Tuesday, March 10, 2009

Thomas Friedman on the Economics of "Stuff"

Questioning the concept of infinite expansion of consumption is receiving mainstream media attention.

In an article intriguingly titled "The Inflection is Near?" three time Pulitzer prize winning writer and New York Times columnist Thomas L. Friedman suggests we need to

...step out of the normal boundaries of analysis of our economic crisis and ask a radical question: What if the crisis of 2008 represents something much more fundamental than a deep recession? What if it’s telling us that the whole growth model we created over the last 50 years is simply unsustainable economically and ecologically and that 2008 was when we hit the wall — when Mother Nature and the market both said: “No more.”
He then points out that:

We have created a system for growth that depended on our building more and more stores to sell more and more stuff made in more and more factories in China, powered by more and more coal that would cause more and more climate change but earn China more and more dollars to buy more and more U.S. T-bills so America would have more and more money to build more and more stores and sell more and more stuff that would employ more and more Chinese ...

We can’t do this anymore.

He then links this to the issue of climate change and long term sustainability.
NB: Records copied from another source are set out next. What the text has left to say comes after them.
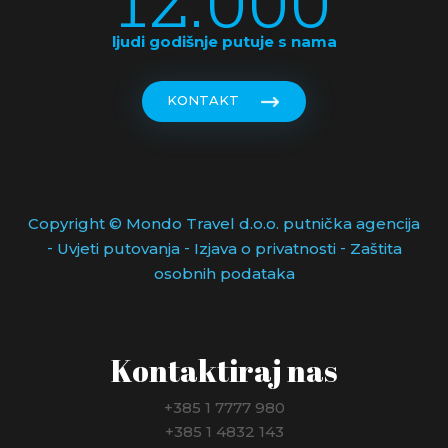
ljudi godišnje putuje s nama
KONTAKT
Copyright © Mondo Travel d.o.o. putnička agencija
-
-
-
Uvjeti putovanja
Izjava o privatnosti
Zaštita
osobnih podataka
Kontaktiraj nas
+385 1 7777 980
+385 1 4832 143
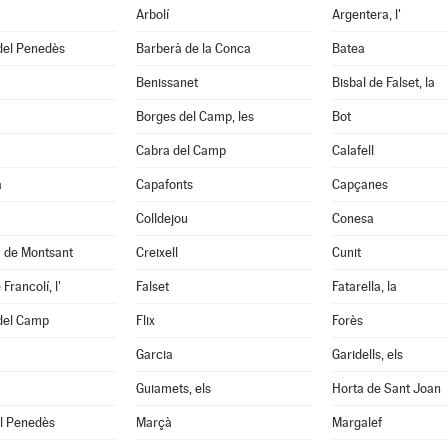
Arbolí
Argentera, l'
del Penedès
Barberà de la Conca
Batea
Benissanet
Bisbal de Falset, la
Borges del Camp, les
Bot
Cabra del Camp
Calafell
a
Capafonts
Capçanes
Colldejou
Conesa
a de Montsant
Creixell
Cunit
Francolí, l'
Falset
Fatarella, la
 del Camp
Flix
Forès
Garcia
Garidells, els
Guiamets, els
Horta de Sant Joan
el Penedès
Marçà
Margalef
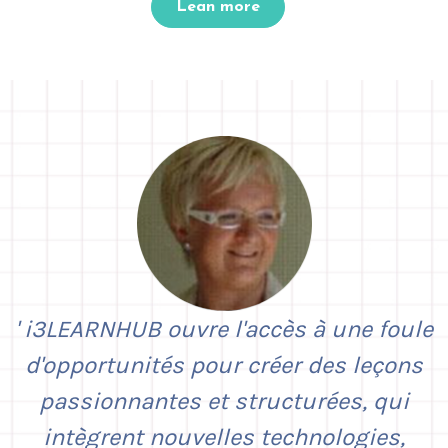
Lean more
i3LEARNHUB ouvre l'accès à une foule
d'opportunités pour créer des leçons
passionnantes et structurées, qui
intègrent nouvelles technologies,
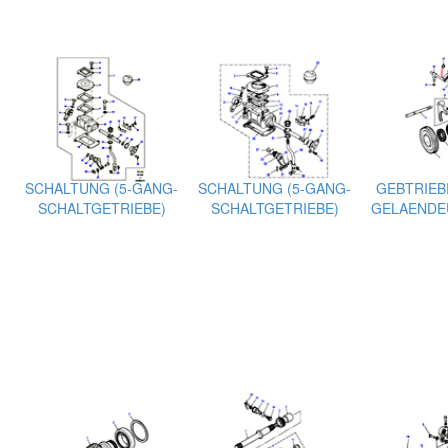
SCHALTUNG (5-GANG-
SCHALTUNG (5-GANG-
GEBTRIEBE
SCHALTGETRIEBE)
SCHALTGETRIEBE)
GELAENDE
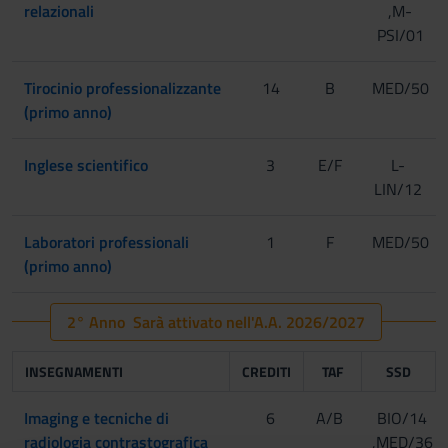
relazionali
,M-
PSI/01
Tirocinio professionalizzante
14
B
MED/50
(primo anno)
Inglese scientifico
3
E/F
L-
LIN/12
Laboratori professionali
1
F
MED/50
(primo anno)
2° Anno Sarà attivato nell'A.A. 2026/2027
INSEGNAMENTI
CREDITI
TAF
SSD
Imaging e tecniche di
6
A/B
BIO/14
radiologia contrastografica
,MED/36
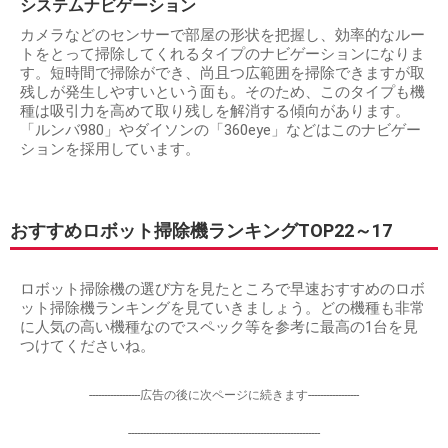
システムナビゲーション
カメラなどのセンサーで部屋の形状を把握し、効率的なルー
トをとって掃除してくれるタイプのナビゲーションになりま
す。短時間で掃除ができ、尚且つ広範囲を掃除できますが取
残しが発生しやすいという面も。そのため、このタイプも機
種は吸引力を高めて取り残しを解消する傾向があります。
「ルンバ980」やダイソンの「360eye」などはこのナビゲー
ションを採用しています。
おすすめロボット掃除機ランキングTOP22～17
ロボット掃除機の選び方を見たところで早速おすすめのロボ
ット掃除機ランキングを見ていきましょう。どの機種も非常
に人気の高い機種なのでスペック等を参考に最高の1台を見
つけてくださいね。
-----------------広告の後に次ページに続きます-----------------
----------------------------------------------------------------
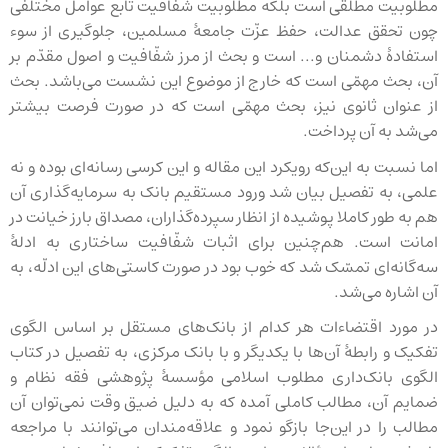
مطلوبیت مطلقی است بلکه مطلوبیت شفّافیت تابع عوامل مختلفی
چون تحقق عدالت، حفظ عزّت جامعهٔ مسلمین، جلوگیری از سوء
استفادهٔ دشمنان و... است و بحث از مرز شفّافیت و اصول مقدّم بر
آن، بحث مهمّی است که خارج از موضوع این نشست می‌باشد. بحث
از عنوان ثانوی نیز، بحث مهمّی است که در صورت فرصت بیشتر
می‌شد به آن پرداخت.
اما نسبت به این‌که رویکرد این مقاله و این کرسی رسانه‌ای بوده و نه
علمی، به تفصیل بیان شد ورود مستقیم بانک به سرمایه‌گذاری آن
هم به طور کاملا پوشیده از انظار سپرده‌گذاران، مصداق بارز خیانت در
امانت است. هم‌چنین برای اثبات شفّافیت ساختاری به ادلهٔ
سه‌گانه‌ای تمسّک شد که خوب بود در صورت کاستی‌های این ادلّه، به
آن اشاره می‌شد.
در مورد اقتضاءات هر کدام از بانک‌های مستقل بر اساس الگوی
تفکیک و رابطهٔ آن‌ها با یکدیگر و با بانک مرکزی، به تفصیل در کتاب
الگوی بانک‌داری مطلوب اسلامی مؤسسهٔ پژوهشی فقه نظام و
ضمایم آن، مطالب کاملی آمده که به دلیل ضیق وقت نمی‌توان آن
مطالب را در این‌جا بازگو نمود و علاقه‌مندان می‌توانند با مراجعه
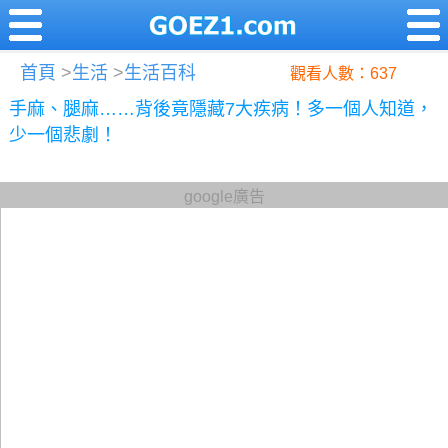
首頁
>
生活
>
生活百科
觀看人數：637
手麻、腿麻……背後竟隱藏7大疾病！多一個人知道，
少一個悲劇！
google廣告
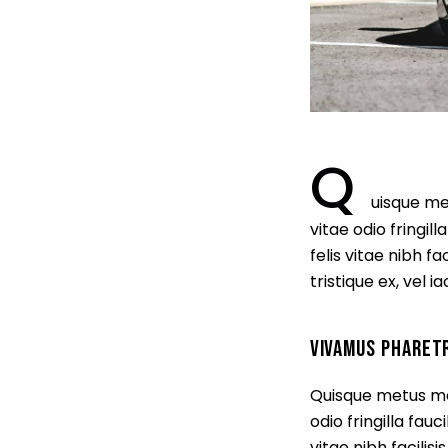
Q
uisque me
vitae odio fringil
felis vitae nibh f
tristique ex, vel 
VIVAMUS PHARETR
Quisque metus met
odio fringilla fau
vitae nibh facilis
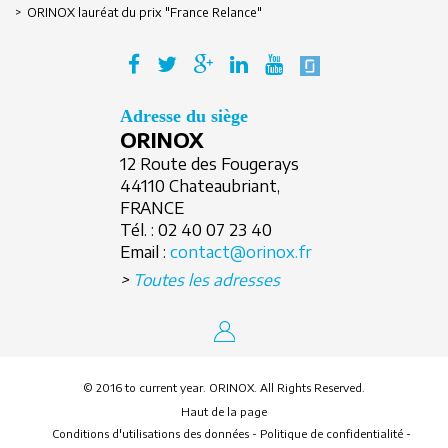
> ORINOX lauréat du prix "France Relance"
Adresse du siège
ORINOX
12 Route des Fougerays
44110 Chateaubriant,
FRANCE
Tél. :
02 40 07 23 40
Email :
contact@orinox.fr
>
Toutes les adresses
© 2016 to current year. ORINOX. All Rights Reserved.
Haut de la page
Conditions d'utilisations des données
-
Politique de confidentialité
-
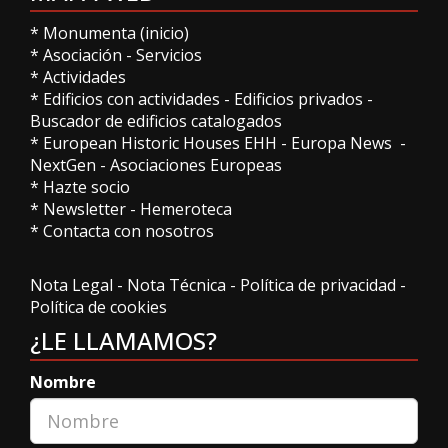
*
Monumenta (inicio)
*
Asociación
-
Servicios
*
Actividades
*
Edificios con actividades
-
Edificios privados
-
Buscador de edificios catalogados
*
European Historic Houses EHH
-
Europa News
-
NextGen
-
Asociaciones Europeas
*
Hazte socio
*
Newsletter
-
Hemeroteca
*
Contacta con nosotros
Nota Legal
-
Nota Técnica
-
Política de privacidad
-
Política de cookies
¿LE LLAMAMOS?
Nombre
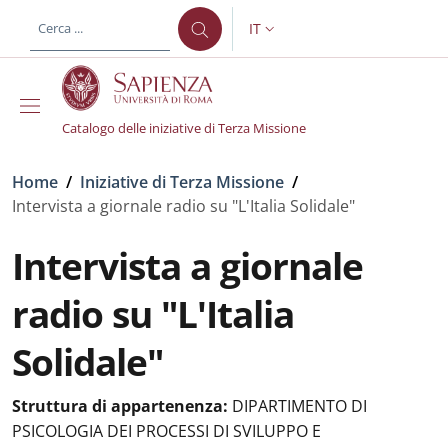
Salta al contenuto principale
Skip to footer content
IT
SELETTORE LINGUA: CURREN
Catalogo delle iniziative di Terza Missione
Briciole di pane
Home
/
Iniziative di Terza Missione
/
Intervista a giornale radio su "L'Italia Solidale"
Intervista a giornale
radio su "L'Italia
Solidale"
Struttura di appartenenza:
DIPARTIMENTO DI
PSICOLOGIA DEI PROCESSI DI SVILUPPO E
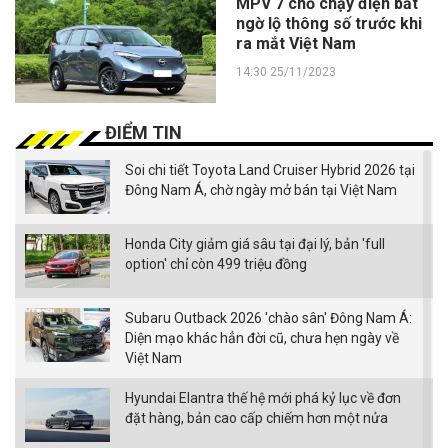
MPV 7 chỗ chạy điện bất
ngờ lộ thông số trước khi
ra mắt Việt Nam
14:30 25/11/2023
ĐIỂM TIN
Soi chi tiết Toyota Land Cruiser Hybrid 2026 tại
Đông Nam Á, chờ ngày mở bán tại Việt Nam
Honda City giảm giá sâu tại đại lý, bản 'full
option' chỉ còn 499 triệu đồng
Subaru Outback 2026 'chào sân' Đông Nam Á:
Diện mạo khác hẳn đời cũ, chưa hẹn ngày về
Việt Nam
Hyundai Elantra thế hệ mới phá kỷ lục về đơn
đặt hàng, bản cao cấp chiếm hơn một nửa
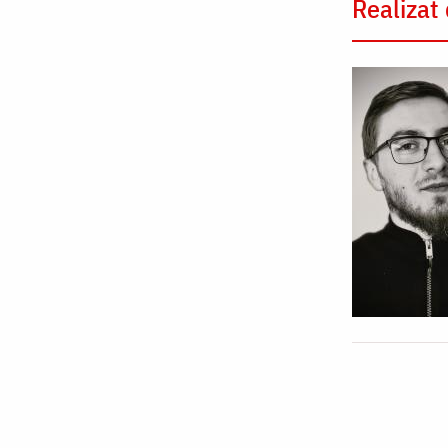
Realizat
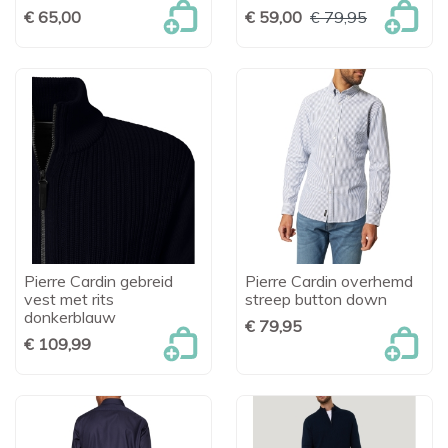
€ 65,00
€ 59,00
€ 79,95
Pierre Cardin gebreid
Pierre Cardin overhemd
vest met rits
streep button down
donkerblauw
€ 79,95
€ 109,99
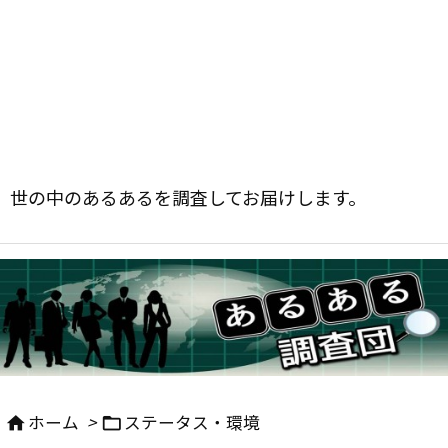
世の中のあるあるを調査してお届けします。
ホーム
>
ステータス・環境


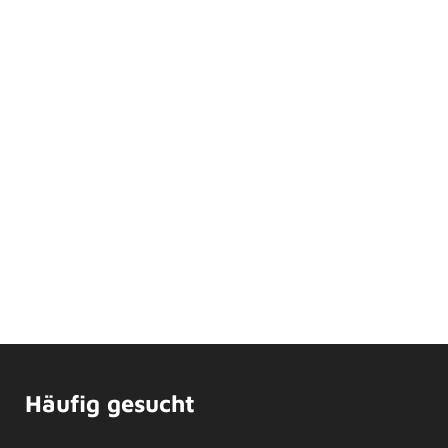
Häufig gesucht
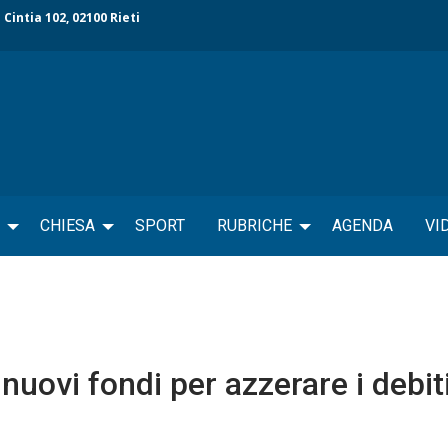
 Cintia 102, 02100 Rieti
CHIESA
SPORT
RUBRICHE
AGENDA
VI
 nuovi fondi per azzerare i debiti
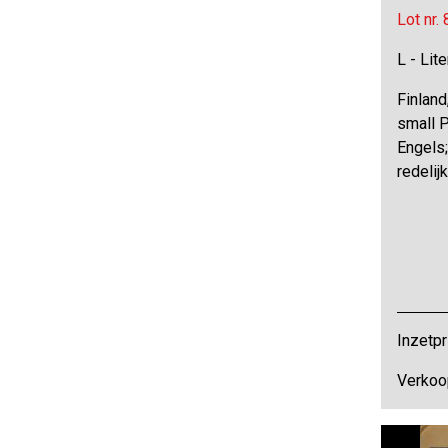
Lot nr.
L - Lit
Finland
small P
Engels;
redelij
Inzetpr
Verkoo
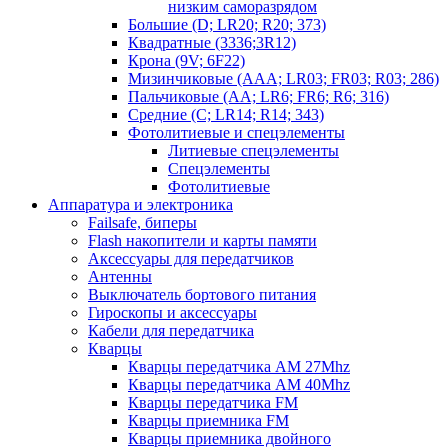
низким саморазрядом
Большие (D; LR20; R20; 373)
Квадратные (3336;3R12)
Крона (9V; 6F22)
Мизинчиковые (AAA; LR03; FR03; R03; 286)
Пальчиковые (AA; LR6; FR6; R6; 316)
Средние (C; LR14; R14; 343)
Фотолитиевые и спецэлементы
Литиевые спецэлементы
Спецэлементы
Фотолитиевые
Аппаратура и электроника
Failsafe, биперы
Flash накопители и карты памяти
Аксессуары для передатчиков
Антенны
Выключатель бортового питания
Гироскопы и аксессуары
Кабели для передатчика
Кварцы
Кварцы передатчика AM 27Mhz
Кварцы передатчика AM 40Mhz
Кварцы передатчика FM
Кварцы приемника FM
Кварцы приемника двойного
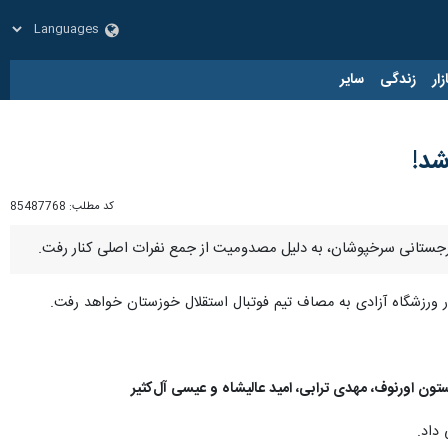
زار
زندگی
سایر
شد!
کد مطلب:
85487768
رجستانی سرخپوشان، به دلیل مصدومیت از جمع نفرات اصلی کنار رفت.
تون اورنوف، مهدی ترابی، امید عالیشاه و عیسی آل‌کثیر
داد.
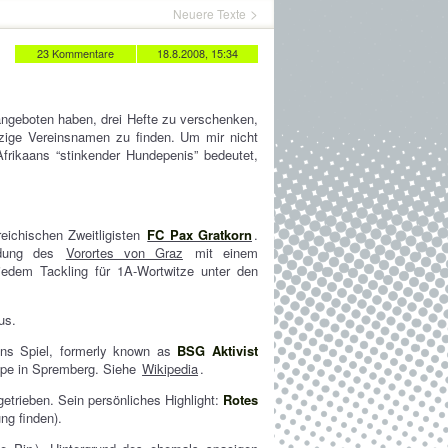
Neuere Texte
23 Kommentare
18.8.2008, 15:34
ngeboten haben, drei Hefte zu verschenken,
tzige Vereinsnamen zu finden. Um mir nicht
rikaans “stinkender Hundepenis” bedeutet,
eichischen Zweitligisten
FC Pax Gratkorn
.
ndung des
Vorortes von Graz
mit einem
jedem Tackling für 1A-Wortwitze unter den
us.
ns Spiel, formerly known as
BSG Aktivist
pe in Spremberg. Siehe
Wikipedia
.
etrieben. Sein persönliches Highlight:
Rotes
ng finden).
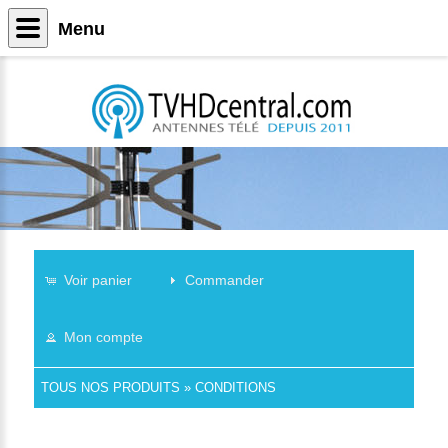
Menu
Voir panier
Commander
Mon compte
TOUS NOS PRODUITS
»
CONDITIONS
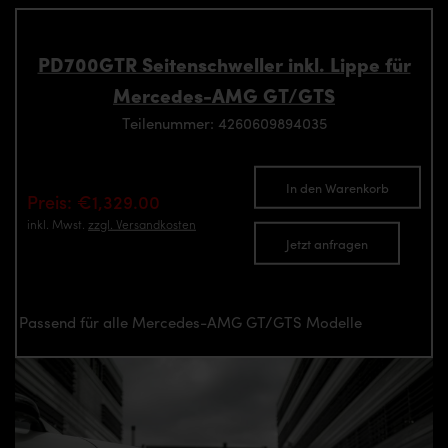
PD700GTR Seitenschweller inkl. Lippe für
Mercedes-AMG GT/GTS
Teilenummer: 4260609894035
In den Warenkorb
Preis: €1,329.00
inkl. Mwst.
zzgl. Versandkosten
Jetzt anfragen
Passend für alle Mercedes-AMG GT/GTS Modelle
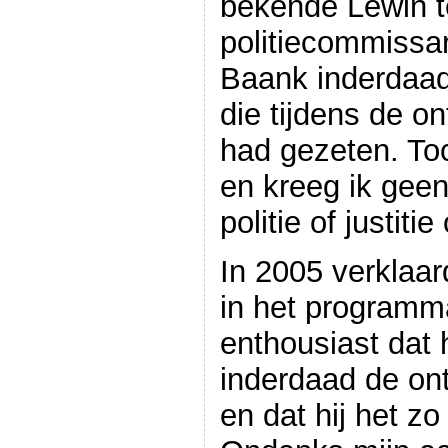
bekende Lewin 
politiecommissar
Baank inderdaa
die tijdens de o
had gezeten. Toc
en kreeg ik gee
politie of justiti
In 2005 verklaa
in het programm
enthousiast dat h
inderdaad de on
en dat hij het z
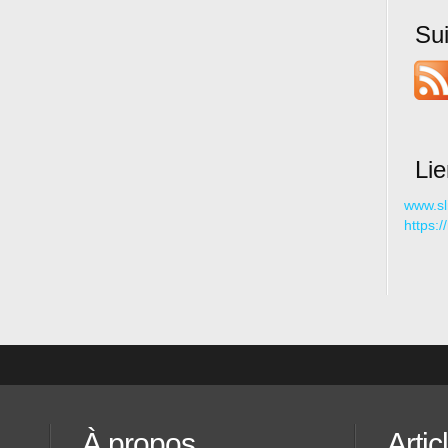
Su
Li
www.sl
https:
À propos
Artic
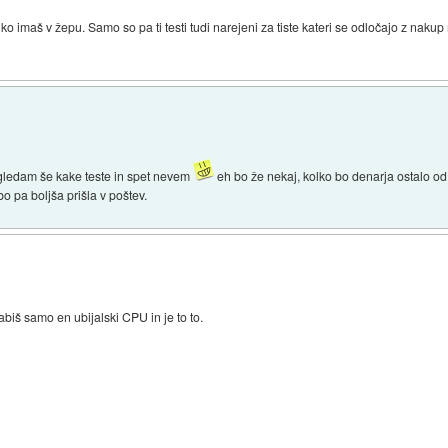
oliko imaš v žepu. Samo so pa ti testi tudi narejeni za tiste kateri se odločajo z n
pogledam še kake teste in spet nevem
eh bo že nekaj, kolko bo denarja ostalo od
o pa boljša prišla v poštev.
abiš samo en ubijalski CPU in je to to.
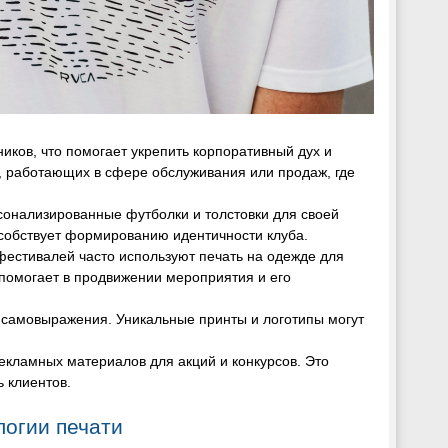
иков, что помогает укрепить корпоративный дух и
, работающих в сфере обслуживания или продаж, где
сонализированные футболки и толстовки для своей
особствует формированию идентичности клуба.
фестивалей часто используют печать на одежде для
 помогает в продвижении мероприятия и его
б самовыражения. Уникальные принты и логотипы могут
рекламных материалов для акций и конкурсов. Это
 клиентов.
огии печати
“We created a way of raising standards of living that we can’t possibly pass on to our children,” said Joe Romm, a physicist and climate expert who writes the indispensable blog climateprogress.org. We have been getting rich by depleting all our natural stocks — water, hydrocarbons, forests, rivers, fish and arable land — and not by generating renewable flows.

“You can get this burst of wealth that we have created from this rapacious behavior,” added Romm. “But it has to collapse, unless adults stand up and say, ‘This is a Ponzi scheme. We have not generated real wealth, and we are destroying a livable climate ...’ Real wealth is something you can pass on in a way that others can enjoy.”
What I see him describing is the inevitable consequence of unrestrained globalization fed by the ever increasing consumption of energy during the latter half of the twentieth century. Everyone thought (and most continue to believe) that expansion of economic growth is not only inevitable but necessary. Few people, it seems, are satisfied with what they have and constantly search for more. It is what the western way of life seems to be built on.

Interestingly, though, Friedman has been a promoter of globalization in his books The Lexus and the Olive Tree and The World is Flat. Does this recent column represent a shift in his thinking?

The comments on this article are quite telling. More and more of us are starting to understand that we are on a freight train that is recklessly heading out of control in the fog. It is time to slow down.